Hepimiz TV dizilerini izliyoruz, ışığa bakıyoruz. Peki o ışığın ardında ne dramlar, ne riskler yaşanıyor. Buyurun, okuyun....
10 Nisan 2008 tarihinde, günlük gazetelerin internet sitelerinde "son dakika" olarak geçti bir haber: Afyonkarahisar'da çekim ve figüran seçme hazırlıkları devam eden A.R.O.G. filminin setinde bekçilik yapan Ramazan Acar, ısınmak için yaktığı ateşin dumanından zehirlenerek hayatını kaybetti. Aslında işin görünen yüzüymüş haberdeki. Bir de televizyon dizilerinin görünmeyen yüzü var ki onu da içinde yer alanlarla konuştuk. Ve anladık ki biz ışığa bakıyormuşuz. Peki o ışığın ardındakiler?

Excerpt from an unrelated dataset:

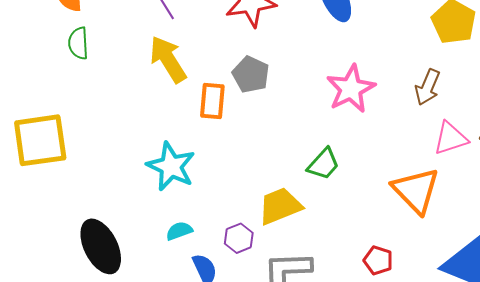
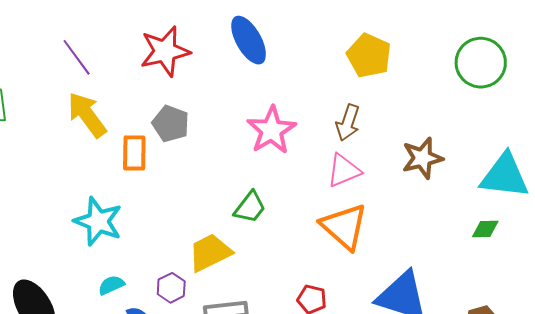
pink triangle: (451, 138) -> (344, 171), moved

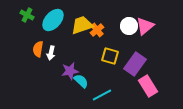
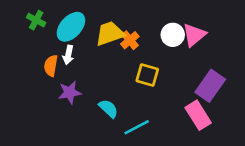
white arrow: (51, 53) -> (68, 55), moved
purple rectangle: (135, 64) -> (210, 86), moved
purple star: (70, 71) -> (70, 92), moved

M. Ziya Ülkenciler Sanat Yönetmeni 'Taşeron belası bu sektörde de çok can acıtıyor' Dizide kimin ne kazandığını bilmelerine rağmen kendi haklarını koruyamıyor ekipler. Bölüm başına yapımcıya ne kadar ödendiğini biliyor musunuz? Diziye göre değişir ama ortalama, şu anda izlenen dizilerde, 200 küsur milyarların üzerinde dolaşıyor. Ve yeni bir sistem var şimdi. Taşeron sistemi. Reklamı konuşmuyorum zaten. Onlar apayrı.
Ersin Kutluhan / Sanat Yönetmeni Profesyonel olarak çekilen her işin belkemiğini yönetmen, görüntü yönetmeni ve sanat yönetmeninin oluşturması gerekirken, sektörümüzde çoğu zaman sanat yönetmenine sadece "aksesuar da temin eden çevre düzenlemecisi" sıfatıyla bakılmakta.
Didem Aşık / Kostüm sorumlusu Bu çalışma temposundan, ne kadar verimli olabiliyoruz, ne kadar başarılı bir iş çıkartabiliyoruz, bu da soru işaret tabii. Çalışmaya ilk başladığımızda sigortamın ne zaman yapılacağını sorduğumda "Çok zor" demişlerdi. Çünkü bu sektörde insanlar yıllarca bir güvenceleri olmadan çalışmışlar yine aynı şartlarda. Ama şimdilerde bütün şirketler SSK'lı yapıyor çalışanlarını, daha az gün göstererek daha az prim vererek tabii ki...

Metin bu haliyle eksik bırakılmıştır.